What gives ATI's graphics architecture its advantages?

Kaotik

Drunk Member
Legend
Supporter
the topic is a fact, think what ATI did last gen with HD4 series and now does with HD5 series, compared to the nVidia competition.

From quick glance, nV's "truly scalar" design is far more effective, as in, it's far more easy to get the "full potential" out of them in real world situations compared to ATI's WLIV design - however ATI was last gen just a tad behind, just like with this current gen, with substantially smaller chips

And then the tesselation, sure, tesselation and geometry performance overall is the strong point of GF100, but what nV does with 16 tesselators, ATI does with 1 or 1½ dependin on how you view it

So what is it that makes them so much more effective while at least in shader utilization, GeForces should be much more effective?

edit:
pressed enter too early on the topic, bit drunk here
 
Posting whilst drunk is not advised. :D I suggest you read up something like http://www.anandtech.com/show/2937 which was the story behind much of why they are successful at present.

I've read that, aswell as the RV7xx story, the thing I'm not getting is that on my limited understanding, the GF's should be running rounds around Radeons with scalar shaders and all, yet in practice it's almost the opposite (given the transistor ratio etc)
 
I've read that, aswell as the RV7xx story, the thing I'm not getting is that on my limited understanding, the GF's should be running rounds around Radeons with scalar shaders and all, yet in practice it's almost the opposite (given the transistor ratio etc)

Its because Nvidias implementation is efficient in an architectural sense relative to the ATI architecture but its not efficient in terms of performance per transistor and from that they aren't as efficient in terms of performance per watt.
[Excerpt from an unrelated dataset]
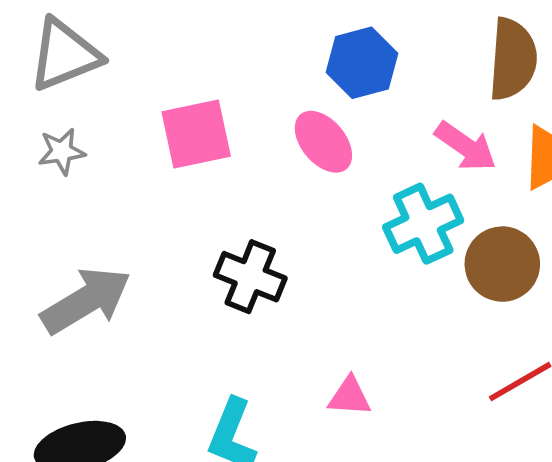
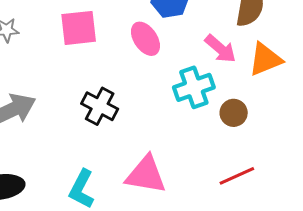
brown circle: (502, 264) -> (234, 113), size x0.7
pink triangle: (350, 396) -> (146, 175), size x1.8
Quantity in the case of the ATI chips is a quality all to itself in terms of flops per mm^2 even if they aren't as efficient when it comes to overall utilization.
 
The whole thing kind of reminds me of OoOE chips vs Itanium, in the sense, of how much you rely on software to 'pack' instructions optimally, vs more fine grained dynamic super-scalar techniques. It seems NVidia went with finer granularity, and hence more logic overhead.
 
I've read that, aswell as the RV7xx story, the thing I'm not getting is that on my limited understanding, the GF's should be running rounds around Radeons with scalar shaders and all, yet in practice it's almost the opposite (given the transistor ratio etc)

Game shaders usually have a *lot* of statically extractable ILP which is why AMD has high utilization from it's 5-way VLIW. ~60% on the lower side, IIRC.

Even if you throw away the 5x VLIW, their ALUs have ~30% more flops/mm, according to an analysis done by Jawed earlier.

In rv7xx, they had gddr5, so immediately had a HUGE bandwidth advantage.

In rv8xx, they had less of an advantage with mem clocks, but it as still there.
 
Could one describe Nvidias solution as GPU-Computing centric in a way that their architecture allows programmers to leverage more performance per time invested in optimization? Whereas with AMD you need to closely pay attention to vectorization to extract more performance?

If so, then this architectural change to "scalar" is by far the biggest investment in GPU-Computing, leaving double precision far behind. After all, they seem to want to push this as much as possible, winning developers over without them having to re-learn the way they're used to program. But they're paying a hefty price in all their current Geforce/Quadro/Tesla-Lineup. :eek:
 
ATI was last gen just a tad behind, just like with this current gen, with substantially smaller chips

Well that handicaps the comparison in ATi's favor a bit. You're taking a measure of 3D performance vs die size where Nvidia has invested transistors in performance and features that aren't relevant to 3D gaming. On the flip-side there are workloads that prove those investments were not made in vain where Nvidia's perf/mm^2 is just fine.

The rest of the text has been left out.